Volleyball to Scrimmage with Special Olympics of Hamilton County
gobearcats.COM Sophomore Jamie Netisingha
gobearcats.COM
Sophomore Jamie Netisingha
gobearcats.COM

April 17, 2013

Special Olympics of Hamilton County Flyer

CINCINNATI – The University of Cincinnati volleyball team will compete in a unified scrimmage with the Special Olympics of Hamilton County on Thurs., April 18 at 6 p.m. The scrimmage will take place at the opening game of the SOHC volleyball season at The Rost School in Cincinnati, Ohio.

“Our team is excited to be playing unified volleyball with out Hamilton County Special Olympics volleyball players” said head coach Molly Alvey. “We have continued to develop such a fantastic relationship with one another over the past year in which all of the athletes grow and benefit from our time together.”

UC volleyball players will be playing on the court with the Special Olympics athletes, with teams being made of proportionate numbers of Bearcats and SOHC athletes.

While this will be the first time that the team has played in a unified scrimmage with the SOHC, the Bearcats volleyball team and the Special Olympics of Hamilton Country have forged a bond over the past year. The SOHC has participated in competition between sets of the UC volleyball matches on several occasions and the Cincinnati team has organized volleyball training clinics for SOHC athletes. The Special Olympics athletes have become some of UC volleyball’s biggest fans and have made appearances at team practices to observe and cheer on the Bearcats. The team held a meet and greet with the athletes of the SOHC and also participated in the Special Olympics of Hamilton County’s end of the year event, running a volleyball station to teach all SOHC athletes volleyball skills.
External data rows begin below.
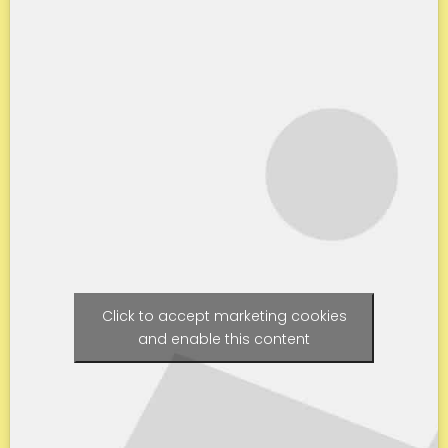
Click to accept marketing cookies
and enable this content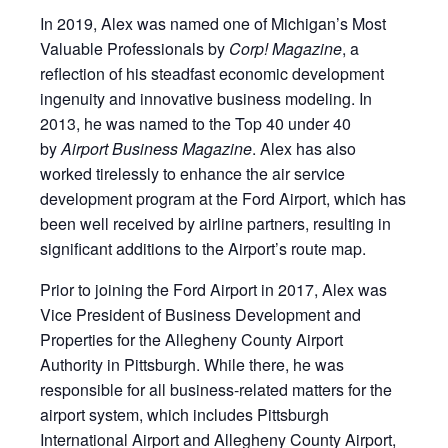
In 2019, Alex was named one of Michigan’s Most
Valuable Professionals by
Corp! Magazine
, a
reflection of his steadfast economic development
ingenuity and innovative business modeling. In
2013, he was named to the Top 40 under 40
by
Airport Business Magazine
. Alex has also
worked tirelessly to enhance the air service
development program at the Ford Airport, which has
been well received by airline partners, resulting in
significant additions to the Airport’s route map.
Prior to joining the Ford Airport in 2017, Alex was
Vice President of Business Development and
Properties for the Allegheny County Airport
Authority in Pittsburgh. While there, he was
responsible for all business-related matters for the
airport system, which includes Pittsburgh
International Airport and Allegheny County Airport,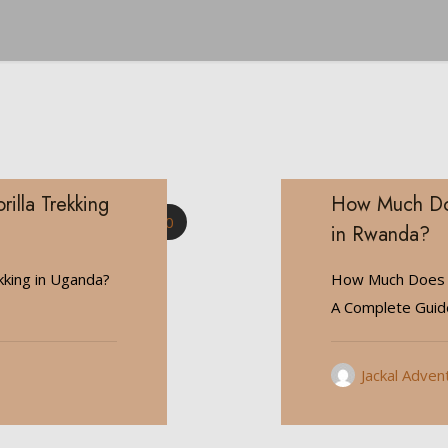
illa Trekking
How Much Does
0
in Rwanda?
kking in Uganda?
How Much Does It
A Complete Gui
Jackal Adven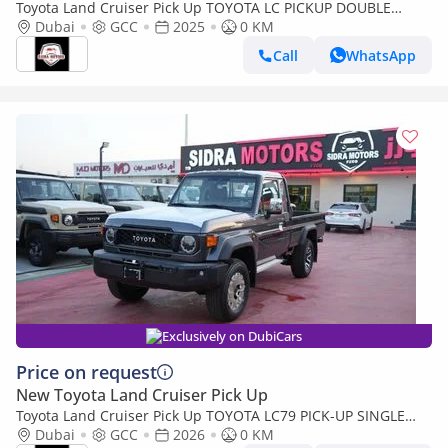
Toyota Land Cruiser Pick Up TOYOTA LC PICKUP DOUBLE
CABIN 4.0L V6 AUTOMATIC TRANMISSION MODEL 2025 FULL
Dubai
GCC
2025
0 KM
OPTION 40TH ANNIVERSARY (Export only)
Call
WhatsApp
Exclusively on DubiCars
Price on request
New Toyota Land Cruiser Pick Up
Toyota Land Cruiser Pick Up TOYOTA LC79 PICK-UP SINGLE
CABIN 4.0L V6 A/T 2026 FULL OPTION
Dubai
GCC
2026
0 KM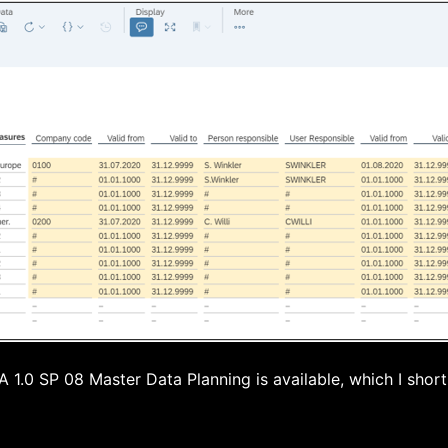
1.0 SP 08 Master Data Planning is available, which I short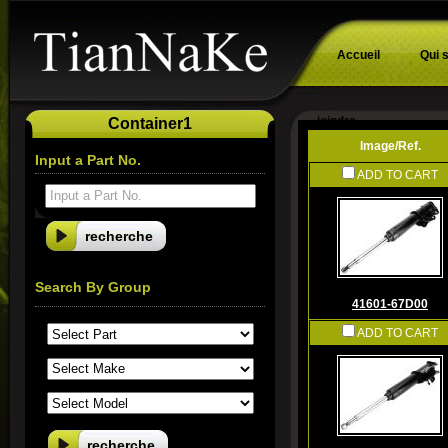
Accueil
Qui 
joindre
Container1
Image/Ref.
Input a Part No.
ADD TO CART
Input a Part No.
Search By Group
41601-67D00
ADD TO CART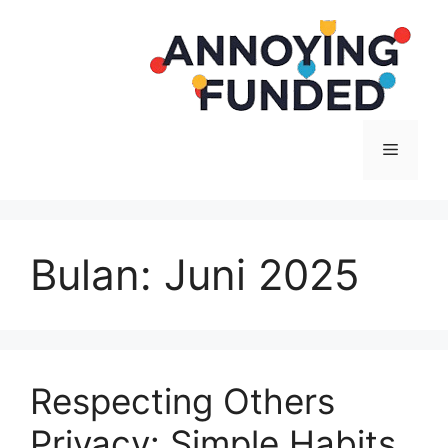
Langsung
ke
isi
Menu
Bulan:
Juni 2025
Respecting Others
Privacy: Simple Habits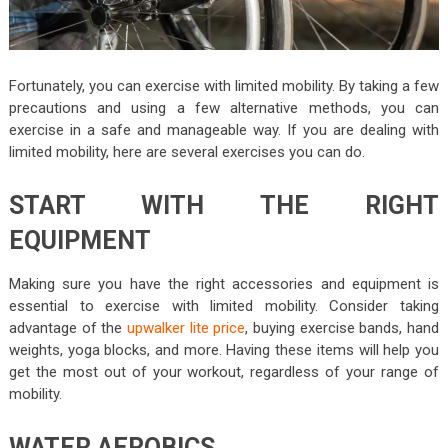
Fortunately, you can exercise with limited mobility. By taking a few
precautions and using a few alternative methods, you can
exercise in a safe and manageable way. If you are dealing with
limited mobility, here are several exercises you can do.
START WITH THE RIGHT
EQUIPMENT
Making sure you have the right accessories and equipment is
essential to exercise with limited mobility. Consider taking
advantage of the
upwalker lite price
, buying exercise bands, hand
weights, yoga blocks, and more. Having these items will help you
get the most out of your workout, regardless of your range of
mobility.
WATER AEROBICS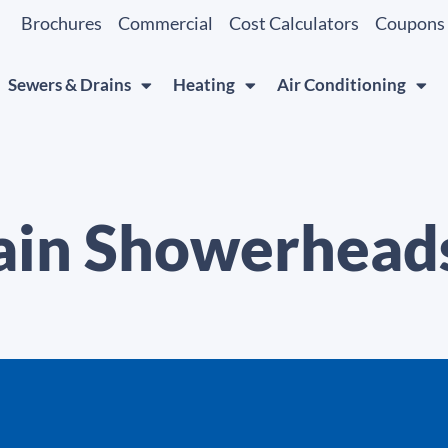
Brochures
Commercial
Cost Calculators
Coupons
Sewers & Drains
Heating
Air Conditioning
ain Showerhead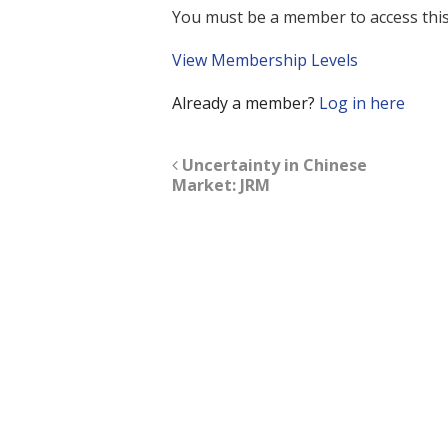
You must be a member to access this
View Membership Levels
Already a member?
Log in here
Uncertainty in Chinese
Market: JRM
Alvey enjoys volunteering with the Special Olympics of Hamilton County and recognizes the benefits for both the SOHC athletes and the Bearcats volleyball players.


 

 

“A unified scrimmage joins athletes of similar ages and playing abilities and allows players with and without intellectual disabilities to be on the same team. It is an amazing way to train with the team while also building relationships and understanding of the game.”